Why we removed the “deliver spam to spam folder” option for panel.mxroute.com
This is one of those changes that looks small on the surface and feels big if you relied on it.
For the average user, here is the simple version: removing this option reduces the number of ways your email can behave unexpectedly. The complexity behind that feature runs far deeper than most people realize. It has been one of the most frustrating parts of our service for years. It has led to confusion, feelings of lost mail, cancellations, and understandably angry users.
Maybe it comes back one day after we fully rewrite and redesign the logic behind it. Right now, there are too many structural problems tied to how it works. For the sake of reliability and clarity, it had to go. I am asking you to trust that this decision was justified and made in the interest of long term stability.
If you want the technical explanation, here it is.
The option to deliver mail to the recipient’s spam folder does not behave the way people assume it does in our current stack. The logic is rooted in legacy Perl code that we did not write. As we continue moving away from third party vendor logic, this is one of the areas where that old foundation becomes a liability.
There are actually two separate problems with this feature.
The first is architectural. Even when it is not outright breaking, it does not perform well in practice.
In order to meaningfully populate a spam folder, the scoring threshold has to be lowered. For most users, lowering that threshold means legitimate email will regularly be classified as spam. We do not operate like Google. We reject a significant amount of mail at the SMTP layer and do not accept large volumes of mail that we already know to be spam just to sort it later. The mail that makes it through to SpamAssassin often shares scoring ranges with legitimate mail. There is not much clean separation.

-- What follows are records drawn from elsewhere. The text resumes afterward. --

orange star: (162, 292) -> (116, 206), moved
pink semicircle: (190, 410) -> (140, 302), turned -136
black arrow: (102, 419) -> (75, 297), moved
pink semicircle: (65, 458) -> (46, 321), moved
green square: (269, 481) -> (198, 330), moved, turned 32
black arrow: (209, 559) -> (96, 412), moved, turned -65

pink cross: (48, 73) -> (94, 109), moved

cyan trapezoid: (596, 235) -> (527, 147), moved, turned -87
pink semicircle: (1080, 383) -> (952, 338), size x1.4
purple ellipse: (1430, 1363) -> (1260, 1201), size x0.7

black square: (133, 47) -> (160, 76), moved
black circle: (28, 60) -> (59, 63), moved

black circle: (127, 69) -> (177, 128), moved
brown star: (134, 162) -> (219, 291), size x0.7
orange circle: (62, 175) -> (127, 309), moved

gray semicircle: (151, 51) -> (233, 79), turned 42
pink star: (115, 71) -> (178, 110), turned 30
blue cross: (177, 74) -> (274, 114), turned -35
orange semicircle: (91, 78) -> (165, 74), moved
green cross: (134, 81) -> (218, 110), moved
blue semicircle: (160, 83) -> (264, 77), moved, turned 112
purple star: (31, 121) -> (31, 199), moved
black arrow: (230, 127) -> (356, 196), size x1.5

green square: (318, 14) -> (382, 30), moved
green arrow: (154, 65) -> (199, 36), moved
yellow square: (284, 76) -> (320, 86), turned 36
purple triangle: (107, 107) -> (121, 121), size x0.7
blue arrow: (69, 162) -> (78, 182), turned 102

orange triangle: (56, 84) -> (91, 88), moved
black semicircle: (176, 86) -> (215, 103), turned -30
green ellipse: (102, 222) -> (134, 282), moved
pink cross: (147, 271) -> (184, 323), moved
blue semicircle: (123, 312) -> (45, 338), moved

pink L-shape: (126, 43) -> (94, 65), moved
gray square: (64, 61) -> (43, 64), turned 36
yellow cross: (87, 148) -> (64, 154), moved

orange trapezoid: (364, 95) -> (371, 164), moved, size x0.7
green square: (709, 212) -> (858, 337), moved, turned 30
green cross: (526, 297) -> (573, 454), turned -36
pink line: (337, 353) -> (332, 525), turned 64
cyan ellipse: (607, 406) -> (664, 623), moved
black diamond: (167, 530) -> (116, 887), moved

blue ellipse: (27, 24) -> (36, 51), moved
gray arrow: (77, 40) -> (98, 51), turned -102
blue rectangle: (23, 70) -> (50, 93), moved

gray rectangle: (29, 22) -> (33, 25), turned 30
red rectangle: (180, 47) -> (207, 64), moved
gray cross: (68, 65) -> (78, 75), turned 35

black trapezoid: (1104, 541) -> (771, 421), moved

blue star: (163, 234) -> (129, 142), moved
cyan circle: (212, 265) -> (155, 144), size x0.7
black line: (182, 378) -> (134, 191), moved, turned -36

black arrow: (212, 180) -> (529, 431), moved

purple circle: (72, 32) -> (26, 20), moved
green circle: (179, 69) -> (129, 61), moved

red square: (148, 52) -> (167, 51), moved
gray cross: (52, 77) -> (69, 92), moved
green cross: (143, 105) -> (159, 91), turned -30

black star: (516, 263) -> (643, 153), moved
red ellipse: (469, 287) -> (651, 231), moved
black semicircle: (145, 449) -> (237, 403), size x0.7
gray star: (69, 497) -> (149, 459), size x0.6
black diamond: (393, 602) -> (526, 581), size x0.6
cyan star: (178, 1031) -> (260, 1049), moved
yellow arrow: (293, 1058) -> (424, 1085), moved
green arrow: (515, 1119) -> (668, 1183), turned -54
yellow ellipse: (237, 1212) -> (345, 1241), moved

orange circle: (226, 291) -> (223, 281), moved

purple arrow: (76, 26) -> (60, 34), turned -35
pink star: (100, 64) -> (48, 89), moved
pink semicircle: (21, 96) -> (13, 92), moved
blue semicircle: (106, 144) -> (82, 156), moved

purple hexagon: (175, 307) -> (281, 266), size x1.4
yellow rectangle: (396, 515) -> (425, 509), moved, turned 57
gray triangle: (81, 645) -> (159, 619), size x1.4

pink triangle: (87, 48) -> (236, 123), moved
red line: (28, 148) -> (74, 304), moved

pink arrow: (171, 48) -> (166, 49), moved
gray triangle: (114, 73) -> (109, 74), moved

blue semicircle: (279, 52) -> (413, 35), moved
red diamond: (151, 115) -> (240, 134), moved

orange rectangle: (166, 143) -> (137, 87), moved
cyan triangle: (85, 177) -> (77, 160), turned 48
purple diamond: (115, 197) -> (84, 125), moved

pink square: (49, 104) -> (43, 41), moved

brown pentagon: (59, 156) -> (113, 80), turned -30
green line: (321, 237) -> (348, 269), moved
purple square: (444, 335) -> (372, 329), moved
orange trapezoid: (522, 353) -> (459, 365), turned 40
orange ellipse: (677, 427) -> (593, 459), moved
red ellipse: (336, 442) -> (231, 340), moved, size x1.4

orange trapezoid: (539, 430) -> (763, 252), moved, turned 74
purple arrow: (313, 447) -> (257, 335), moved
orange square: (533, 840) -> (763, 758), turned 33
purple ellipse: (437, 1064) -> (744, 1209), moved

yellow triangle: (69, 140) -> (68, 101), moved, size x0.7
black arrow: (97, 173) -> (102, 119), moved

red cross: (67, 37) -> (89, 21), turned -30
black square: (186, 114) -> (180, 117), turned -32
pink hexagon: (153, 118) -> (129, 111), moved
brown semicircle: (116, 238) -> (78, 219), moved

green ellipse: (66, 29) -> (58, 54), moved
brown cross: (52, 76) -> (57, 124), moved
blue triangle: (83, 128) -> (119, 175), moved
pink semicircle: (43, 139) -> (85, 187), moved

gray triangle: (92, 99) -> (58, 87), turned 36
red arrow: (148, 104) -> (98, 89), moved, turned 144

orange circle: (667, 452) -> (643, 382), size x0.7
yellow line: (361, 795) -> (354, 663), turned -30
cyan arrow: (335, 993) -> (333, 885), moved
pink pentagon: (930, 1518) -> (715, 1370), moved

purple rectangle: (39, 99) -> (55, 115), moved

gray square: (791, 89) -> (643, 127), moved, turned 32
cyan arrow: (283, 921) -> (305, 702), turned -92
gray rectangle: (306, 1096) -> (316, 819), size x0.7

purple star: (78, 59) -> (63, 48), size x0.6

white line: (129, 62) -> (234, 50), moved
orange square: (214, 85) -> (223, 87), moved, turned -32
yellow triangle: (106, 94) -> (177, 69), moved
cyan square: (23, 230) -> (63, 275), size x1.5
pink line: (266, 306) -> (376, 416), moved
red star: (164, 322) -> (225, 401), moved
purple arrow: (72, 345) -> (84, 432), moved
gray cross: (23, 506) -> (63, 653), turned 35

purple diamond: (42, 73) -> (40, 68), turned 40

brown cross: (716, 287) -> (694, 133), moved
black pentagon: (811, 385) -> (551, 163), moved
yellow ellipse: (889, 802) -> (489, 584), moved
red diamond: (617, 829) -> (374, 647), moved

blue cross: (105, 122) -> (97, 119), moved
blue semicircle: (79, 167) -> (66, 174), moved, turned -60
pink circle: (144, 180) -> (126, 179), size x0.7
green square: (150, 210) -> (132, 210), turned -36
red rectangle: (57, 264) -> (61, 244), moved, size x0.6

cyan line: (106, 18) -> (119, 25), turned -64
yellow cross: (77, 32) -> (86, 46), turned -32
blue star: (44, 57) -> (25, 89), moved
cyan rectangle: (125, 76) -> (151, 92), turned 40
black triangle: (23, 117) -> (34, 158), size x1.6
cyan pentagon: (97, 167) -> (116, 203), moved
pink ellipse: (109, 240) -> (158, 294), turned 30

That means if you tune the system aggressively enough to keep the spam folder active, you will also put legitimate email in there. Not occasionally. Not rarely. Under most realistic configurations, you are looking at legitimate messages landing in spam constantly. For many users, that can mean multiple times per day.
A spam folder that quietly captures real mail every hour is not a feature. It is a liability.
The second problem is mechanical, and this is where things get worse.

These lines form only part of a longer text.